When it receives SIGUSR2 and it is logging direct to a file (see --log-facility ) dnsmasq will close and reopen the log file. Note that during this operation, dnsmasq will not be running as root. When it first creates the logfile dnsmasq changes the ownership of the file to the non-root user it will run as. Logrotate should be configured to create a new log file with the ownership which matches the existing one before sending SIGUSR2. If TCP DNS queries are in progress, the old logfile will remain open in child processes which are handling TCP queries and may continue to be written. There is a limit of 150 seconds, after which all existing TCP processes will have expired: for this reason, it is not wise to configure logfile compression for logfiles which have just been rotated. Using logrotate, the required options are create and delaycompress.
@spence I have a suggestion for your script.
At the moment once you've sent SIGUSR2 you then move the old logfile to a different file system, which I think could be problematic given these trailing queries described in the helpful dnsmasq manual excerpt reproduced above that you identified.
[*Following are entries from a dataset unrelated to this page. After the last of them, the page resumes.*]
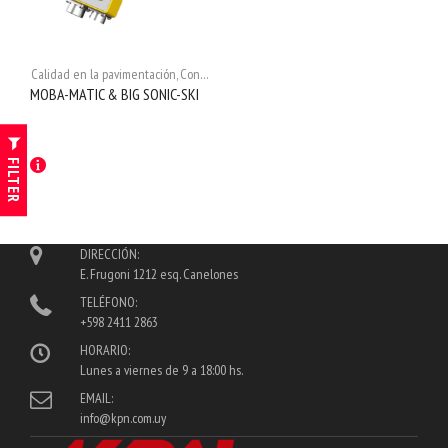
Calidad en la pavimentación
,
Control de Maquinaria
,
Moba
,
Pavimentación 2D
MOBA-MATIC & BIG SONIC-SKI
FILTER
DIRECCIÓN:
E. Frugoni 1212 esq. Canelones
TELÉFONO:
+598 2411 2863
HORARIO:
Lunes a viernes de 9 a 18:00 hs.
EMAIL:
info@kpn.com.uy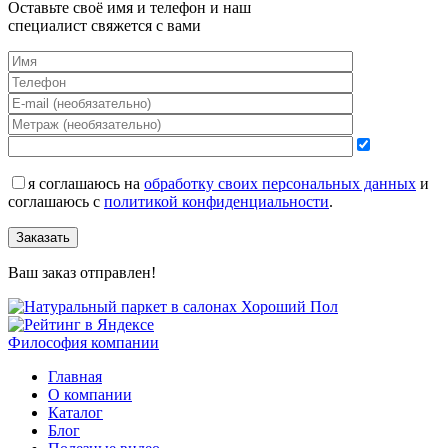
Оставьте своё имя и телефон и наш
специалист свяжется с вами
я соглашаюсь на
обработку своих персональных данных
и
соглашаюсь с
политикой конфиденциальности
.
Заказать
Ваш заказ отправлен!
Философия компании
Главная
О компании
Каталог
Блог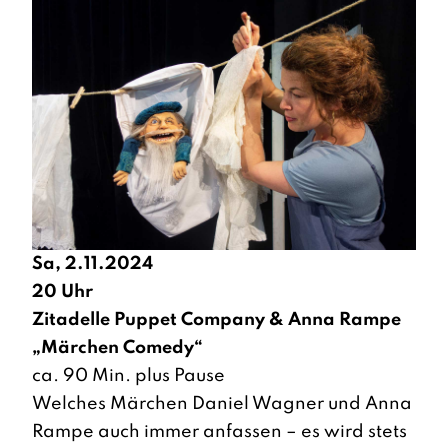
Sa, 2.11.2024
20 Uhr
Zitadelle Puppet Company & Anna Rampe
„Märchen Comedy“
ca. 90 Min. plus Pause
Welches Märchen Daniel Wagner und Anna
Rampe auch immer anfassen – es wird stets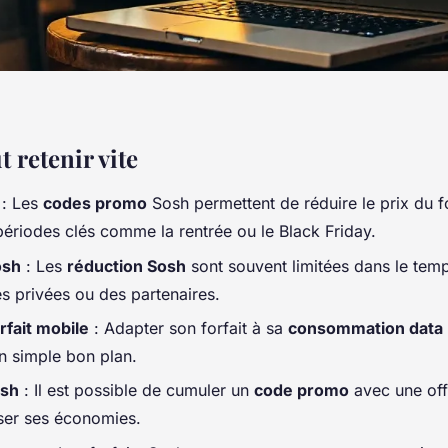
t retenir vite
: Les
codes promo
Sosh permettent de réduire le prix du fo
périodes clés comme la rentrée ou le Black Friday.
osh
: Les
réduction Sosh
sont souvent limitées dans le temp
es privées ou des partenaires.
fait mobile
: Adapter son forfait à sa
consommation data
un simple bon plan.
osh
: Il est possible de cumuler un
code promo
avec une of
ser ses économies.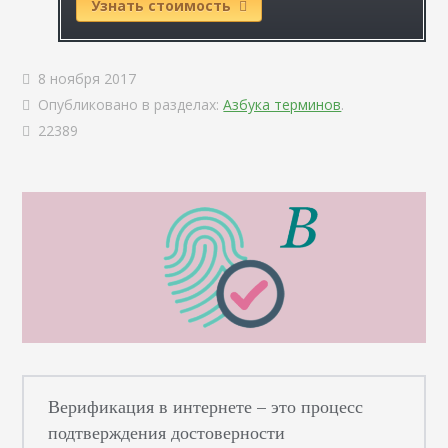
Узнать стоимость
8 ноября 2017
Опубликовано в разделах:
Азбука терминов
.
22389
Верификация в интернете – это процесс
подтверждения достоверности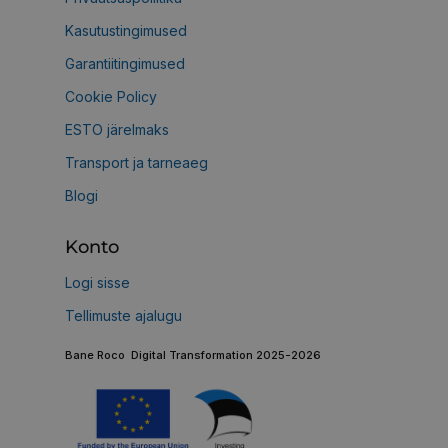
Kasutustingimused
Garantiitingimused
Cookie Policy
ESTO järelmaks
Transport ja tarneaeg
Blogi
Konto
Logi sisse
Tellimuste ajalugu
Bane Roco Digital Transformation 2025-2026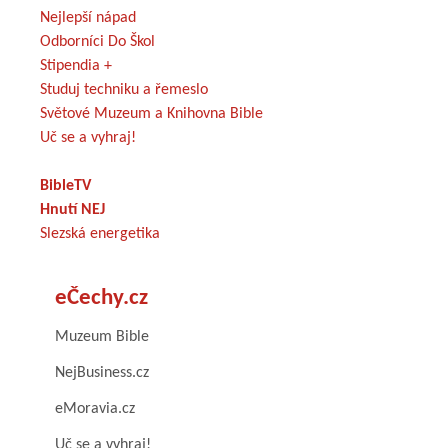
Nejlepší nápad
Odborníci Do Škol
Stipendia +
Studuj techniku a řemeslo
Světové Muzeum a Knihovna Bible
Uč se a vyhraj!
BibleTV
Hnutí NEJ
Slezská energetika
eČechy.cz
Muzeum Bible
NejBusiness.cz
eMoravia.cz
Uč se a vyhraj!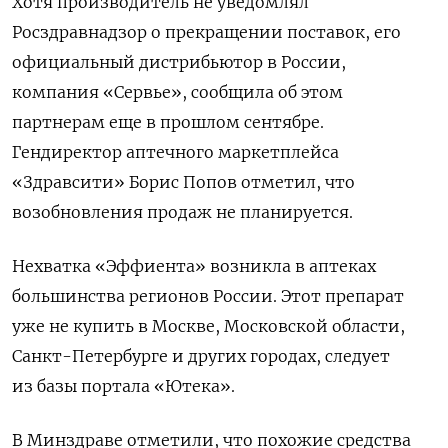
Хотя производитель не уведомлял
Росздравнадзор о прекращении поставок, его
официальный дистрибьютор в России,
компания «Сервье», сообщила об этом
партнерам еще в прошлом сентябре.
Гендиректор аптечного маркетплейса
«Здравсити» Борис Попов отметил, что
возобновления продаж не планируется.
Нехватка «Эффиента» возникла в аптеках
большинства регионов России. Этот препарат
уже не купить в Москве, Московской области,
Санкт-Петербурге и других городах, следует
из базы портала «Ютека».
В Минздраве отметили, что похожие средства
It seems that ideally dnsmasq is provided with a full 150 seconds for any old queries to get written to the old log file at the new location. It is my understanding that your initial mv within /tmp is perfectly okay - the old queries will still get appended to the same file despite the move. However, the mv to a different file system (e.g. USB stick) is not okay because the writes will not follow through.
Thankfully this would be mostly resolved by simply adding a 150 second sleep after sending the USR2 signal and before archiving the renamed log file in order to give dnsmasq sufficient time to complete its logging of any outstanding queries.
Now I believe ideally you would actually wait 150 seconds from the point of time that dnsmasq actually receives the signal, rather than 150 seconds from sending it. But I don't think there's an easy way to do that except perhaps to send the signal, wait for some kind of log entry in the system log to appear, then wait 150 seconds.
But honestly I think simply waiting 180 seconds would suffice - the signal in reality is not going to take more than 30 seconds to get processed.
Then after the 180 seconds you can safely move the old log file to your external archive on the USB stick.
You could, of course, just use logrotate and its builtin scripting functionality:
prerotate script endscript The script is executed before the log file and its old logs are rotated and only if the log will actually be rotated. These directives may only appear inside a log file definition. Normally, the absolute path to the log file is passed as the first argument to the script. If sharedscripts is specified, the whole pattern is passed to the script. See also postrotate and the SCRIPTS section. See sharedscripts and nosharedscripts for error handling.
But that's obviously way less fun than writing a custom script and as a bonus we lose the package dependency.
By the way, I discovered earlier that it's possible to setup rclone to mount cloud storage on /tmp. One could leverage that to send dnsmasq log files to Google Drive or OneDrive.